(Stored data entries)
=====
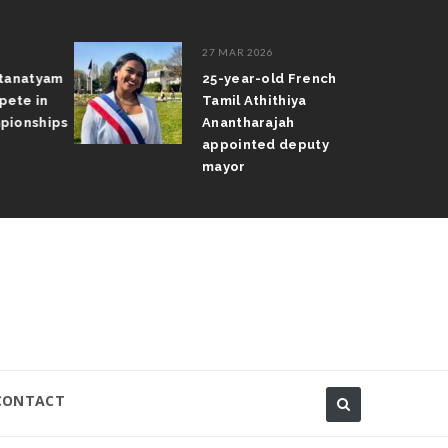
27 MAR 2026
atanatyam
25-year-old French
pete in
Tamil Athithiya
pionships
Anantharajah
appointed deputy
mayor
CONTACT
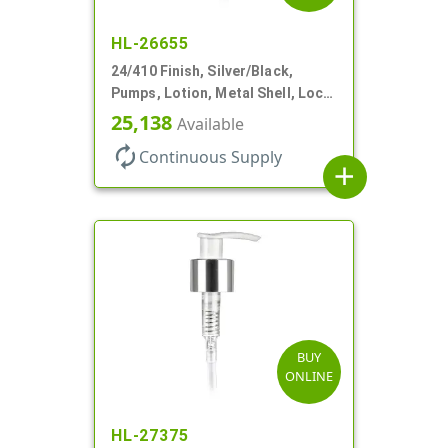
HL-26655
24/410 Finish, Silver/Black,
Pumps, Lotion, Metal Shell, Lock
Down, 2cc, 8 3/4" DT
25,138
Available
autorenew
Continuous Supply
add
BUY
ONLINE
HL-27375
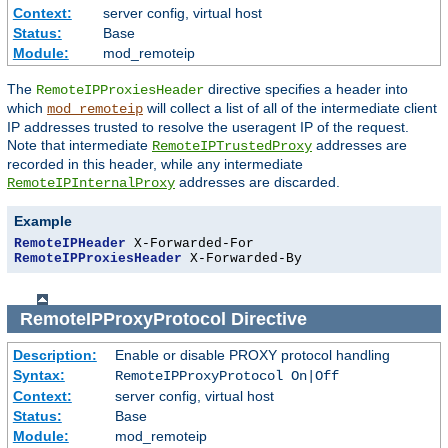
Context:
server config, virtual host
Status:
Base
Module:
mod_remoteip
The
directive specifies a header into
RemoteIPProxiesHeader
which
will collect a list of all of the intermediate client
mod_remoteip
IP addresses trusted to resolve the useragent IP of the request.
Note that intermediate
addresses are
RemoteIPTrustedProxy
recorded in this header, while any intermediate
addresses are discarded.
RemoteIPInternalProxy
Example
RemoteIPHeader
RemoteIPProxiesHeader
 X-Forwarded-By
RemoteIPProxyProtocol
Directive
Description:
Enable or disable PROXY protocol handling
Syntax:
RemoteIPProxyProtocol On|Off
Context:
server config, virtual host
Status:
Base
Module:
mod_remoteip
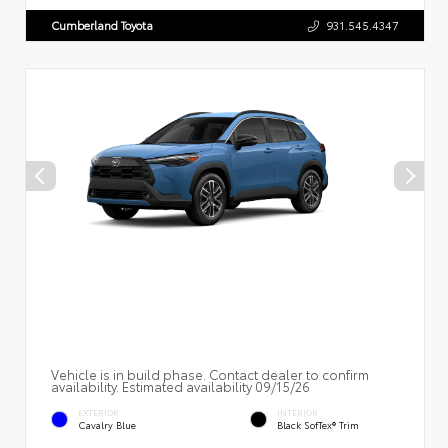
Cumberland Toyota
931.545.4347
Vehicle is in build phase. Contact dealer to confirm
availability. Estimated availability 09/15/26
EXTERIOR
INTERIOR
Cavalry Blue
Black SofTex® Trim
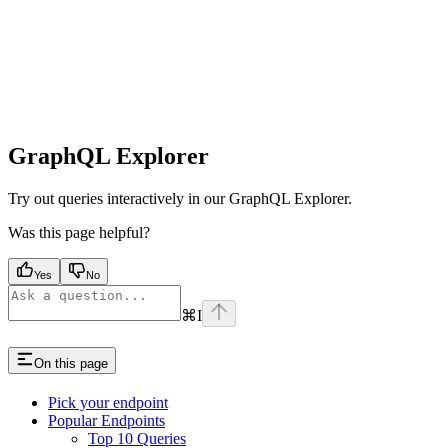
GraphQL Explorer
Try out queries interactively in our GraphQL Explorer.
Was this page helpful?
Yes
No
⌘
I
On this page
Pick your endpoint
Popular Endpoints
Top 10 Queries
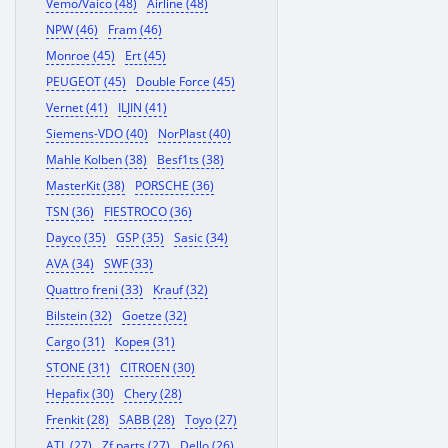
Vemo/Vaico (48)
Airline (48)
NPW (46)
Fram (46)
Monroe (45)
Ert (45)
PEUGEOT (45)
Double Force (45)
Vernet (41)
ILJIN (41)
Siemens-VDO (40)
NorPlast (40)
Mahle Kolben (38)
Besf1ts (38)
MasterKit (38)
PORSCHE (36)
TSN (36)
FIESTROCO (36)
Dayco (35)
GSP (35)
Sasic (34)
AVA (34)
SWF (33)
Quattro freni (33)
Krauf (32)
Bilstein (32)
Goetze (32)
Cargo (31)
Корея (31)
STONE (31)
CITROEN (30)
Hepafix (30)
Chery (28)
Frenkit (28)
SABB (28)
Toyo (27)
ATL (27)
Zf parts (27)
Dello (26)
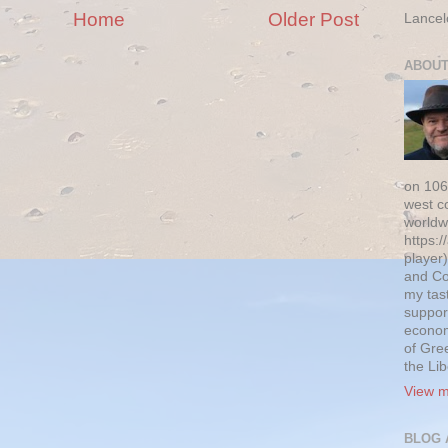
Home
Older Post
Lancel
ABOUT
on 106
west c
worldw
https:/
player)
and Co
my tas
suppor
econom
of Gre
the Li
View m
BLOG 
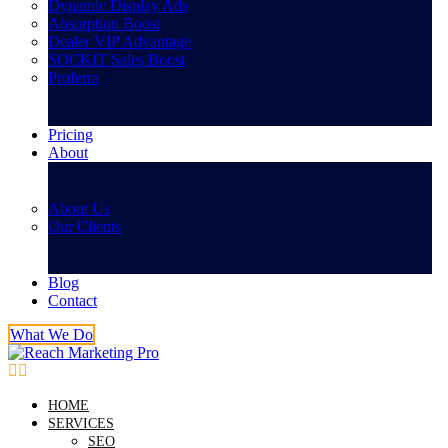
Dynamic Display Ads
Absorption Boost
Dealer VIP Advantage
SOCKIT Sales Boost
Proferra
Pricing
About
About Us
Our Clients
Blog
Contact
What We Do
HOME
SERVICES
SEO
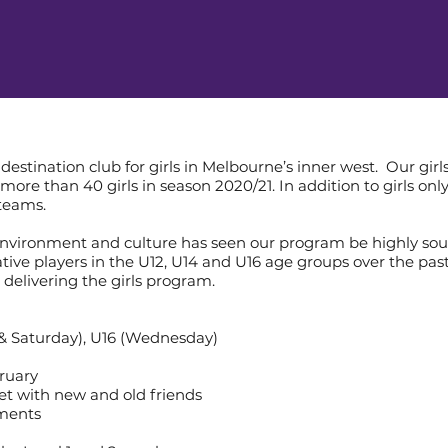
destination club for girls in Melbourne’s inner west. Our g
more than 40 girls in season 2020/21. In addition to girls on
 teams.
environment and culture has seen our program be highly soug
ve players in the U12, U14 and U16 age groups over the past
 delivering the girls program.
 & Saturday), U16 (Wednesday)
ruary
et with new and old friends
nments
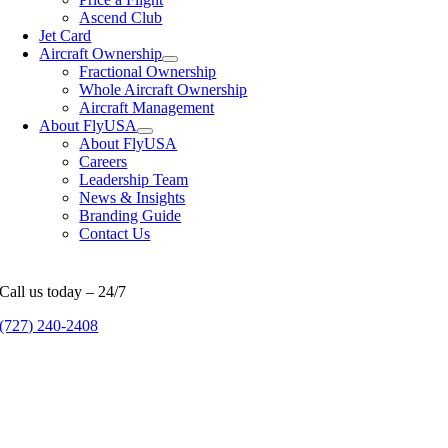
Ascend Club
Jet Card
Aircraft Ownership
Fractional Ownership
Whole Aircraft Ownership
Aircraft Management
About FlyUSA
About FlyUSA
Careers
Leadership Team
News & Insights
Branding Guide
Contact Us
Call us today – 24/7
(727) 240-2408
=====
** What is being asked **
Leaving out any images, restate every record word for word.

** Solution to the exercise **
27 MAR 2026
atanatyam
25-year-old French
pete in
Tamil Athithiya
pionships
Anantharajah
appointed deputy
mayor
CONTACT
HL-26655
24/410 Finish, Silver/Black,
Pumps, Lotion, Metal Shell, Lock
Down, 2cc, 8 3/4" DT
25,138
Available
autorenew
Continuous Supply
add
BUY
ONLINE
HL-27375
Context:
server config, virtual host
Status:
Base
Module:
mod_remoteip
The
directive specifies a header into
RemoteIPProxiesHeader
which
will collect a list of all of the intermediate client
mod_remoteip
IP addresses trusted to resolve the useragent IP of the request.
Note that intermediate
addresses are
RemoteIPTrustedProxy
recorded in this header, while any intermediate
addresses are discarded.
RemoteIPInternalProxy
Example
RemoteIPHeader
RemoteIPProxiesHeader
 X-Forwarded-By
RemoteIPProxyProtocol
Directive
Description:
Enable or disable PROXY protocol handling
Syntax:
RemoteIPProxyProtocol On|Off
Context:
server config, virtual host
Status:
Base
Module:
mod_remoteip
Cumberland Toyota
931.545.4347
Vehicle is in build phase. Contact dealer to confirm
availability. Estimated availability 09/15/26
EXTERIOR
INTERIOR
Cavalry Blue
Black SofTex® Trim
GraphQL Explorer
Try out queries interactively in our GraphQL Explorer.
Was this page helpful?
Yes
No
⌘
I
On this page
Pick your endpoint
Popular Endpoints
Top 10 Queries
Vemo/Vaico (48)
Airline (48)
NPW (46)
Fram (46)
Monroe (45)
Ert (45)
PEUGEOT (45)
Double Force (45)
Vernet (41)
ILJIN (41)
Siemens-VDO (40)
NorPlast (40)
Mahle Kolben (38)
Besf1ts (38)
MasterKit (38)
PORSCHE (36)
TSN (36)
FIESTROCO (36)
Dayco (35)
GSP (35)
Sasic (34)
AVA (34)
SWF (33)
Quattro freni (33)
Krauf (32)
Bilstein (32)
Goetze (32)
Cargo (31)
Корея (31)
STONE (31)
CITROEN (30)
Hepafix (30)
Chery (28)
Frenkit (28)
SABB (28)
Toyo (27)
ATL (27)
Zf parts (27)
Dello (26)
Home
Older Post
Lancel
ABOUT
on 106
west c
worldw
https:/
player)
and Co
my tas
suppor
econom
of Gre
the Li
View m
BLOG 
Dynamic Display Ads
Absorption Boost
Dealer VIP Advantage
SOCKIT Sales Boost
Proferra
Pricing
About
About Us
Our Clients
Blog
Contact
What We Do
HOME
SERVICES
SEO
destination club for girls in Melbourne’s inner west. Our g
more than 40 girls in season 2020/21. In addition to girls on
 teams.
environment and culture has seen our program be highly soug
ve players in the U12, U14 and U16 age groups over the past
 delivering the girls program.
 & Saturday), U16 (Wednesday)
ruary
et with new and old friends
nments
Ascend Club
Jet Card
Aircraft Ownership
Fractional Ownership
Whole Aircraft Ownership
Aircraft Management
About FlyUSA
About FlyUSA
Careers
Leadership Team
News & Insights
Branding Guide
Contact Us
Call us today – 24/7
(727) 240-2408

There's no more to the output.